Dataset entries
-=-=-=-=-

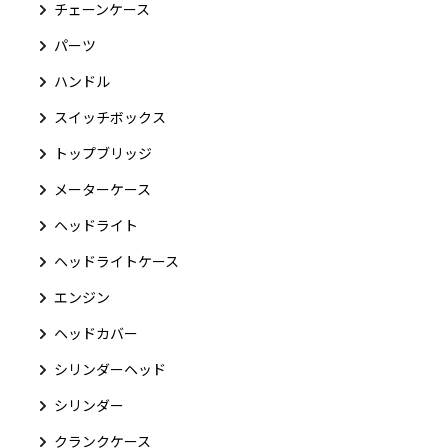
チェーンケース
パーツ
ハンドル
スイッチボックス
トップブリッジ
メーターケース
ヘッドライト
ヘッドライトケース
エンジン
ヘッドカバー
シリンダーヘッド
シリンダー
クランクケース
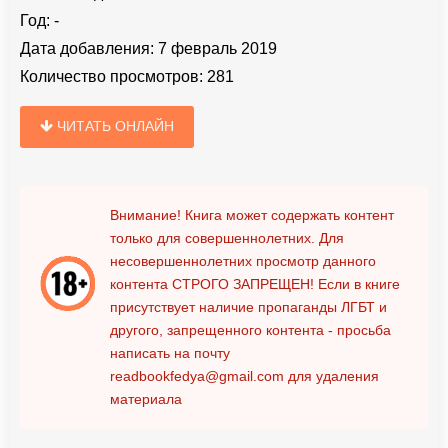
Год:
-
Дата добавления:
7 февраль 2019
Количество просмотров:
281
ЧИТАТЬ ОНЛАЙН
Внимание! Книга может содержать контент
только для совершеннолетних. Для
несовершеннолетних просмотр данного
контента
СТРОГО ЗАПРЕЩЕН!
Если в книге
присутствует наличие пропаганды ЛГБТ и
другого, запрещенного контента - просьба
написать на почту
readbookfedya@gmail.com
для удаления
материала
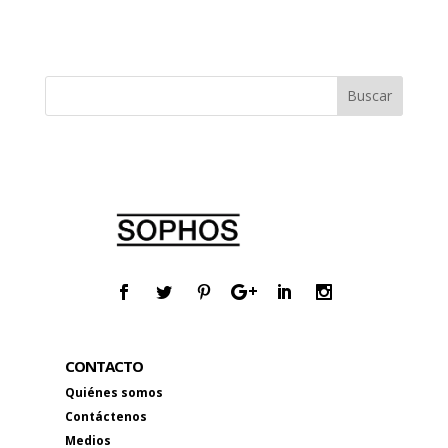
CONTACTO
Quiénes somos
Contáctenos
Medios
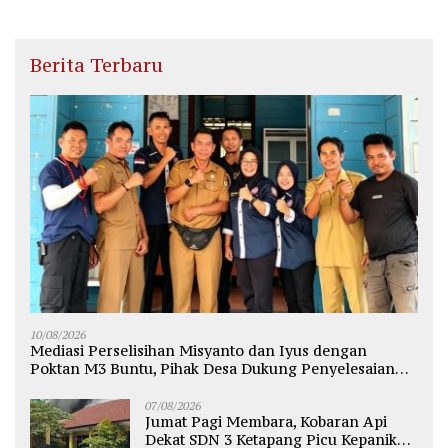
Berita Terbaru
10/08/2026
Mediasi Perselisihan Misyanto dan Iyus dengan
Poktan M3 Buntu, Pihak Desa Dukung Penyelesaian
Lewat Jalur Hukum
07/08/2026
Jumat Pagi Membara, Kobaran Api
Dekat SDN 3 Ketapang Picu Kepanikan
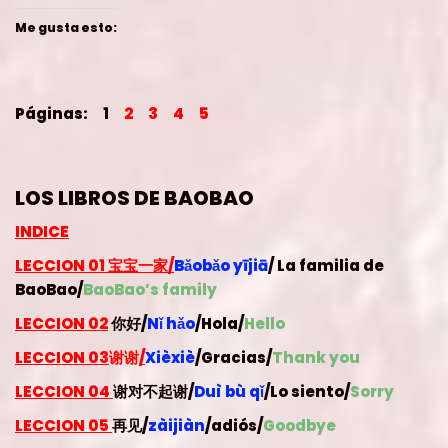
Me gusta esto:
Páginas:
1
2
3
4
5
LOS LIBROS DE BAOBAO
INDICE
LECCION 01
宝宝一家/
Bǎobǎo yījiā
/ La familia de
BaoBao
/
BaoBao’s family
LECCION 02
你好/
Nǐ hǎo
/Hola
/
Hello
LECCION 03
谢谢
/
Xièxiè
/Gracias/
Thank you
LECCION 04
谢对不起谢/
Duì bù qǐ
/Lo siento/
Sorry
LECCION 05
再见/
zàijiàn
/adiós/
Goodbye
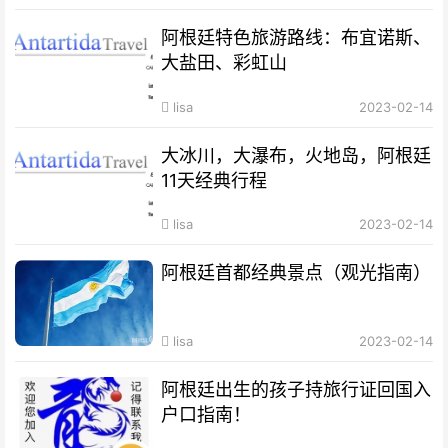
阿根廷特色旅游路线：布宜诺斯、
大盐田、彩虹山
lisa
2023-02-14
大冰川，大瀑布，火地岛，阿根廷
11天经典行程
lisa
2023-02-14
阿根廷首都经典景点（观光指南）
lisa
2023-02-14
阿根廷出生的孩子持旅行证回国入
户口指南！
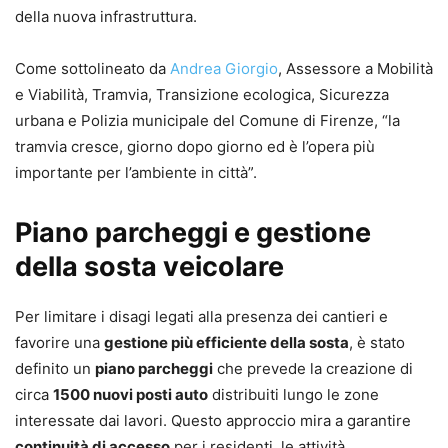
della nuova infrastruttura.
Come sottolineato da
Andrea Giorgio
, Assessore a Mobilità
e Viabilità, Tramvia, Transizione ecologica, Sicurezza
urbana e Polizia municipale del Comune di Firenze, “la
tramvia cresce, giorno dopo giorno ed è l’opera più
importante per l’ambiente in città”.
Piano parcheggi e gestione
della sosta veicolare
Per limitare i disagi legati alla presenza dei cantieri e
favorire una
gestione più efficiente della sosta
, è stato
definito un
piano parcheggi
che prevede la creazione di
circa
1500 nuovi posti auto
distribuiti lungo le zone
interessate dai lavori. Questo approccio mira a garantire
continuità di accesso
per i residenti, le attività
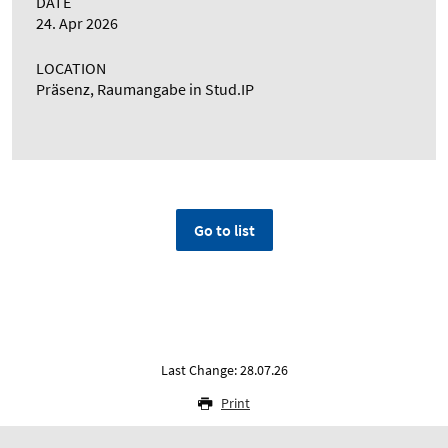
DATE
24. Apr 2026
LOCATION
Präsenz, Raumangabe in Stud.IP
Go to list
Last Change: 28.07.26
Print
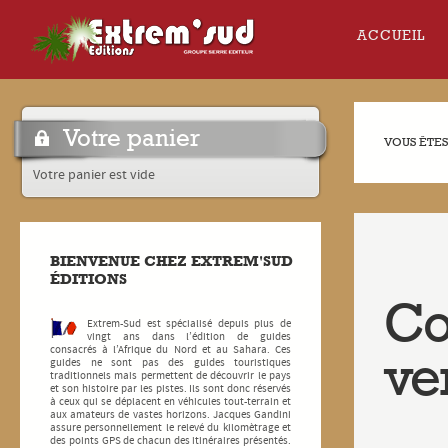
ACCUEIL
Votre panier
VOUS ÊTES 
Votre panier est vide
BIENVENUE CHEZ
EXTREM'SUD
ÉDITIONS
Co
Extrem-Sud est spécialisé depuis plus de
vingt ans dans l’édition de guides
consacrés à l’Afrique du Nord et au Sahara. Ces
ve
guides ne sont pas des guides touristiques
traditionnels mais permettent de découvrir le pays
et son histoire par les pistes. Ils sont donc réservés
à ceux qui se déplacent en véhicules tout-terrain et
aux amateurs de vastes horizons. Jacques Gandini
assure personnellement le relevé du kilomètrage et
des points GPS de chacun des itinéraires présentés.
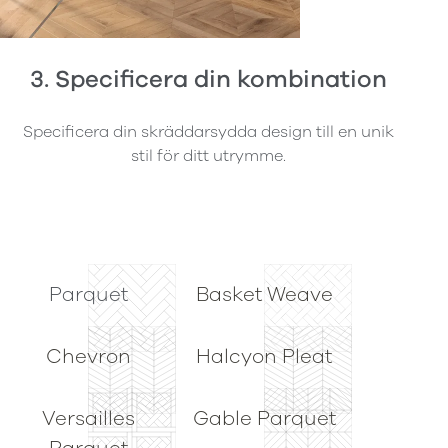
3. Specificera din kombination
Specificera din skräddarsydda design till en unik
stil för ditt utrymme.
Parquet
Basket Weave
Chevron
Halcyon Pleat
Versailles
Gable Parquet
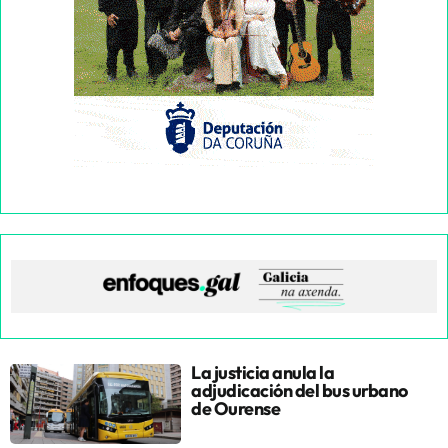
La justicia anula la
adjudicación del bus urbano
de Ourense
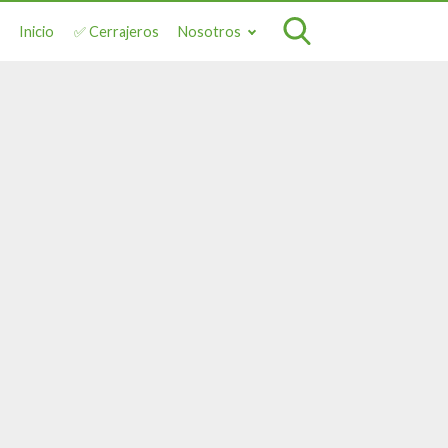
Inicio
✅ Cerrajeros
Nosotros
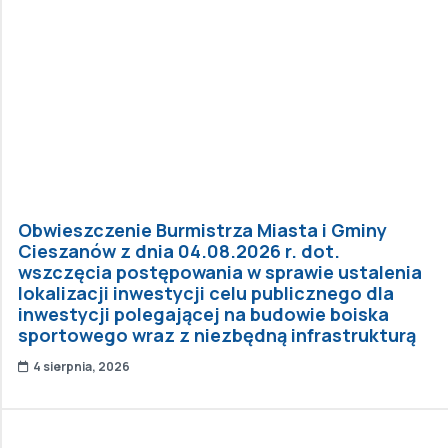
Obwieszczenie Burmistrza Miasta i Gminy
Cieszanów z dnia 04.08.2026 r. dot.
wszczęcia postępowania w sprawie ustalenia
lokalizacji inwestycji celu publicznego dla
inwestycji polegającej na budowie boiska
sportowego wraz z niezbędną infrastrukturą
4 sierpnia, 2026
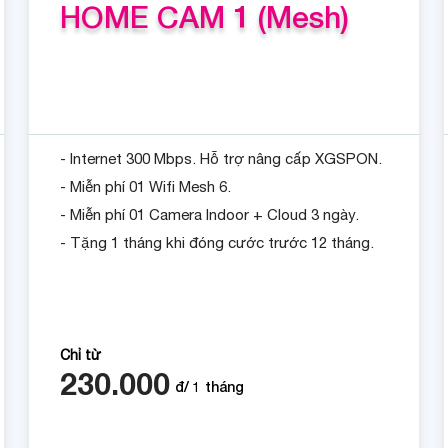
HOME CAM 1 (Mesh)
- Internet 300 Mbps. Hỗ trợ nâng cấp XGSPON.
- Miễn phí 01 Wifi Mesh 6.
- Miễn phí 01 Camera Indoor + Cloud 3 ngày.
- Tặng 1 tháng khi đóng cước trước 12 tháng.
Chỉ từ
230.000
đ/
1
tháng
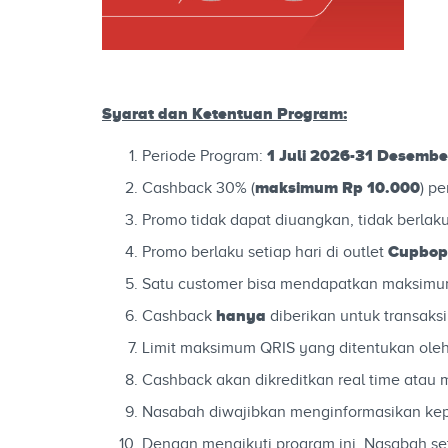
Syarat dan Ketentuan Program:
1 Juli 2026-31 Desembe
Periode Program:
maksimum Rp 10.000
Cashback 30% (
) pe
Promo tidak dapat diuangkan, tidak berlak
Cupbop
Promo berlaku setiap hari di outlet
Satu customer bisa mendapatkan maksimum 
hanya
Cashback
diberikan untuk transak
Limit maksimum QRIS yang ditentukan ole
Cashback akan dikreditkan real time atau
Nasabah diwajibkan menginformasikan k
Dengan mengikuti program ini, Nasabah se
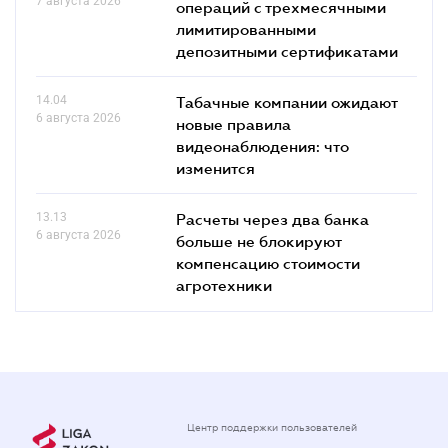
7 августа 2026
операций с трехмесячными
лимитированными
депозитными сертификатами
14.04
Табачные компании ожидают
6 августа 2026
новые правила
видеонаблюдения: что
изменится
13.13
Расчеты через два банка
6 августа 2026
больше не блокируют
компенсацию стоимости
агротехники
Центр поддержки пользователей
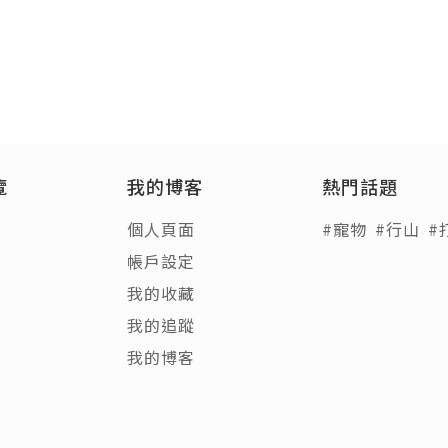
覽
我的博客
熱門話題
個人頁面
#寵物
#行山
#
帳戶設定
我的收藏
我的追蹤
我的博客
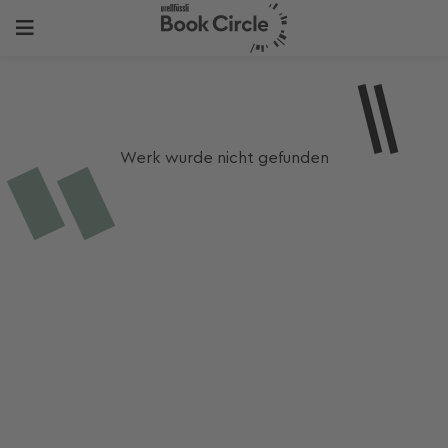
Werk wurde nicht gefunden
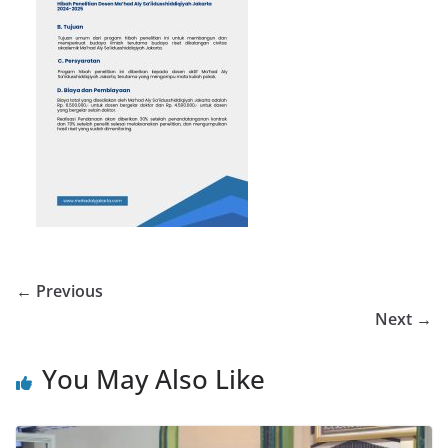
← Previous
Next →
You May Also Like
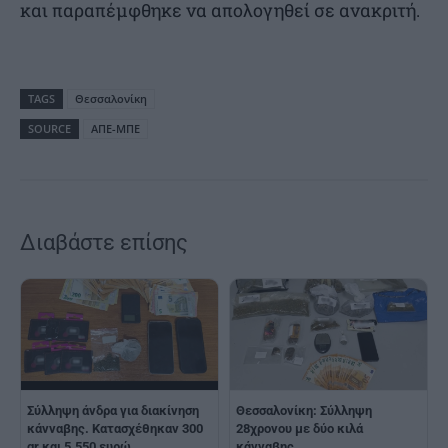
και παραπέμφθηκε να απολογηθεί σε ανακριτή.
TAGS
Θεσσαλονίκη
SOURCE
ΑΠΕ-ΜΠΕ
Διαβάστε επίσης
Σύλληψη άνδρα για διακίνηση
Θεσσαλονίκη: Σύλληψη
κάνναβης. Κατασχέθηκαν 300
28χρονου με δύο κιλά
gr και 5.550 ευρώ
κάνναβης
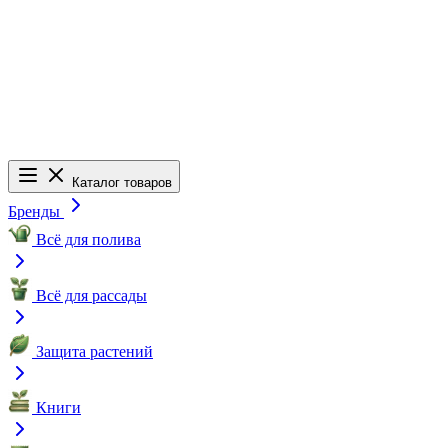
Каталог товаров
Бренды
Всё для полива
Всё для рассады
Защита растений
Книги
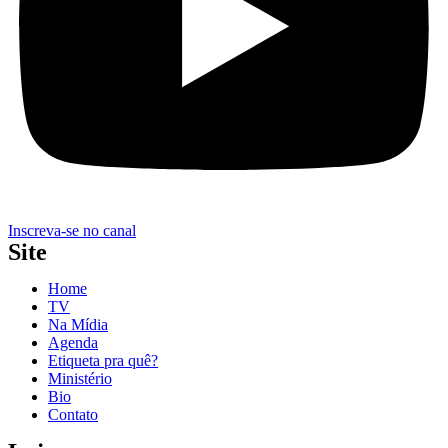
Inscreva-se no canal
Site
Home
TV
Na Mídia
Agenda
Etiqueta pra quê?
Ministério
Bio
Contato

-=-=-=-=-

(Required action) Scan the entries and show every line in which the word "sont" is found.

(Your response)
guides ne sont pas des guides touristiques
et son histoire par les pistes. Ils sont donc réservés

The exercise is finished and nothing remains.